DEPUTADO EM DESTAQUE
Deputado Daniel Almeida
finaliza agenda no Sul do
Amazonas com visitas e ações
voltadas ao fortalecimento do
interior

[Problem details]: Take the entries above and transcribe them exactly.

[Completed task]:
DEPUTADO EM DESTAQUE
Deputado Daniel Almeida
finaliza agenda no Sul do
Amazonas com visitas e ações
voltadas ao fortalecimento do
interior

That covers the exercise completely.